┏━━
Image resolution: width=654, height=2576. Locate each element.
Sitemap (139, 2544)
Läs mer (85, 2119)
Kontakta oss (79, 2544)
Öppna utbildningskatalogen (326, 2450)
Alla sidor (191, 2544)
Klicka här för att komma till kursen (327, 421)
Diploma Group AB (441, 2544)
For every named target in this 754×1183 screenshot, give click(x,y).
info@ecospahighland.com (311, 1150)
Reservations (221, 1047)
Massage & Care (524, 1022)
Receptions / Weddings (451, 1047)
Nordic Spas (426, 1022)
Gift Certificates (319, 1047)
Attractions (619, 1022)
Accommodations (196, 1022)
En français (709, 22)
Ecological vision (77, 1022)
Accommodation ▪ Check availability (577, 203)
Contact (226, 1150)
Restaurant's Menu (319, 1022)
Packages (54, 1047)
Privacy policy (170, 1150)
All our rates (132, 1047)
┗━━
┏━━
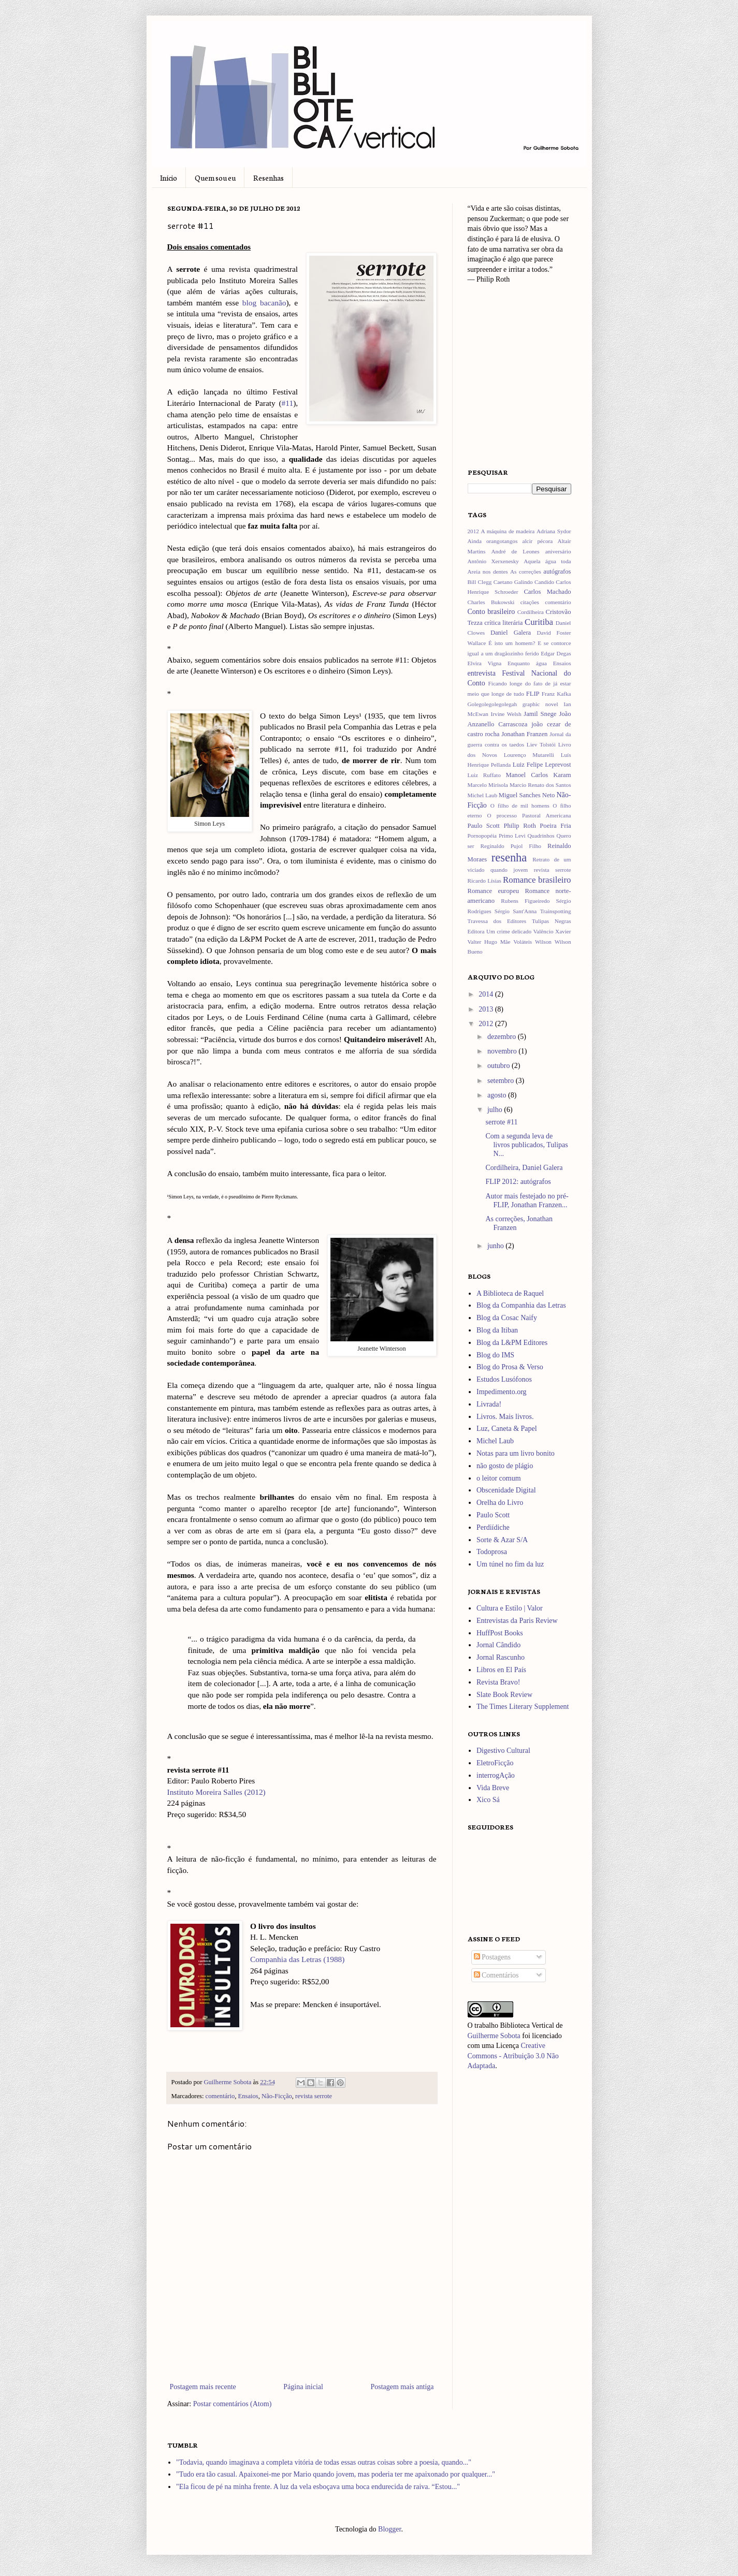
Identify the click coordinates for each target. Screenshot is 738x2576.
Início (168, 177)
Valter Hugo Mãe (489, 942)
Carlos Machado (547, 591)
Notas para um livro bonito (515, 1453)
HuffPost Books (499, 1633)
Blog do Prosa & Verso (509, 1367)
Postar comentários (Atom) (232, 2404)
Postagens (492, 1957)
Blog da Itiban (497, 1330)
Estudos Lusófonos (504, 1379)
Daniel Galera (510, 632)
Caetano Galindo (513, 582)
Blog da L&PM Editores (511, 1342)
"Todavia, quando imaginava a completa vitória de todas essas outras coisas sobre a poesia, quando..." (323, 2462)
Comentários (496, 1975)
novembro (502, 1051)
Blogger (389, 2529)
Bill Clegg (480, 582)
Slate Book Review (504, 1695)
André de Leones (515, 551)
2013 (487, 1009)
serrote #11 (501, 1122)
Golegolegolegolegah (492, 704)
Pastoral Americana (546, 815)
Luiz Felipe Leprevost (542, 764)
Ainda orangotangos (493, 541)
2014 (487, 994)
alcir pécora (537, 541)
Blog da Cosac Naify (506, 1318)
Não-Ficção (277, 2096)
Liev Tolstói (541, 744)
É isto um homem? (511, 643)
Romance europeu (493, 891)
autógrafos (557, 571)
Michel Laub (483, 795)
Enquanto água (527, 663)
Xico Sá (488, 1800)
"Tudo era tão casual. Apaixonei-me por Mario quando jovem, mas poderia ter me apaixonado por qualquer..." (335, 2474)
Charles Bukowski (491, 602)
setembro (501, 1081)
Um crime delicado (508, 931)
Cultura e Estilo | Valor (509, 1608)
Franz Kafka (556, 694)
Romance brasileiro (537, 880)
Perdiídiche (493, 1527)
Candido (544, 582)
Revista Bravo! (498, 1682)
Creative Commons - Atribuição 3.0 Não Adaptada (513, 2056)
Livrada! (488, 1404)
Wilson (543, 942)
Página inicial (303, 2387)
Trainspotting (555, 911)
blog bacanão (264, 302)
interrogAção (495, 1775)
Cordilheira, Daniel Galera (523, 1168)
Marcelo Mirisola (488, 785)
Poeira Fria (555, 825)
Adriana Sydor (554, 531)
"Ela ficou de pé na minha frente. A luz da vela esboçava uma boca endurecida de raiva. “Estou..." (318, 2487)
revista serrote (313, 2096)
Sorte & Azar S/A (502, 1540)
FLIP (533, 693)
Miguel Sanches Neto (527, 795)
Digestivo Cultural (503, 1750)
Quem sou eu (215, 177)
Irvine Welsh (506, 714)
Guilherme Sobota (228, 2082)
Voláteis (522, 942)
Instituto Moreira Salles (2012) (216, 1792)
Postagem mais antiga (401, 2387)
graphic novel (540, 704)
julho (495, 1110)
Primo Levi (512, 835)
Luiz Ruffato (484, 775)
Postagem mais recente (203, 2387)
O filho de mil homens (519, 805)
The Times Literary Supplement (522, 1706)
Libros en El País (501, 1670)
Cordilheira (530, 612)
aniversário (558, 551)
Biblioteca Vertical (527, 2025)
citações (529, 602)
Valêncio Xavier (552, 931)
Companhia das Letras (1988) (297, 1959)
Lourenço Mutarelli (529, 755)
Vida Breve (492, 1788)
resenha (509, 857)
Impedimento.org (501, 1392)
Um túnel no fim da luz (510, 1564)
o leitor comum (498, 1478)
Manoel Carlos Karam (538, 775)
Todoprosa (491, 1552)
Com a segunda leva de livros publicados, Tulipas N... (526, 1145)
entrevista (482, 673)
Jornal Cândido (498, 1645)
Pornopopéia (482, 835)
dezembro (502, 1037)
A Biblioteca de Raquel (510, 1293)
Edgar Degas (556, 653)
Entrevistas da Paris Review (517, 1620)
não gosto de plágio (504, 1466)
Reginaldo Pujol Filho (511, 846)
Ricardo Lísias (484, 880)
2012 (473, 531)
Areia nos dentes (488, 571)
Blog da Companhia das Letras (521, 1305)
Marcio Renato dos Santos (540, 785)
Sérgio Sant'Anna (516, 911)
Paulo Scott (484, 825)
┗━━
Exercise brief >>
Look back at the entries above. Retype the line with "Image resolution: width=654, height=2576.", the line with "All our rates (132, 1047)", and all lines in between.

Solution to this exercise >>
Image resolution: width=654, height=2576. Locate each element.
Sitemap (139, 2544)
Läs mer (85, 2119)
Kontakta oss (79, 2544)
Öppna utbildningskatalogen (326, 2450)
Alla sidor (191, 2544)
Klicka här för att komma till kursen (327, 421)
Diploma Group AB (441, 2544)
For every named target in this 754×1183 screenshot, give click(x,y).
info@ecospahighland.com (311, 1150)
Reservations (221, 1047)
Massage & Care (524, 1022)
Receptions / Weddings (451, 1047)
Nordic Spas (426, 1022)
Gift Certificates (319, 1047)
Attractions (619, 1022)
Accommodations (196, 1022)
En français (709, 22)
Ecological vision (77, 1022)
Accommodation ▪ Check availability (577, 203)
Contact (226, 1150)
Restaurant's Menu (319, 1022)
Packages (54, 1047)
Privacy policy (170, 1150)
All our rates (132, 1047)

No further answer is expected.